Saved entries:
====================
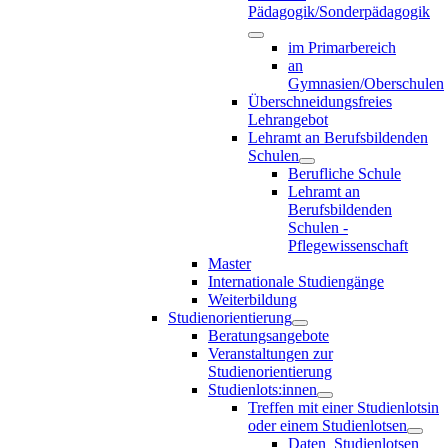
Pädagogik/Sonderpädagogik
im Primarbereich
an
Gymnasien/Oberschulen
Überschneidungsfreies
Lehrangebot
Lehramt an Berufsbildenden
Schulen
Berufliche Schule
Lehramt an
Berufsbildenden
Schulen -
Pflegewissenschaft
Master
Internationale Studiengänge
Weiterbildung
Studienorientierung
Beratungsangebote
Veranstaltungen zur
Studienorientierung
Studienlots:innen
Treffen mit einer Studienlotsin
oder einem Studienlotsen
Daten_Studienlotsen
====================
Task item:
From the entries above, extract each line containing "Berufsbildenden".

Task response:
Lehramt an Berufsbildenden
Berufsbildenden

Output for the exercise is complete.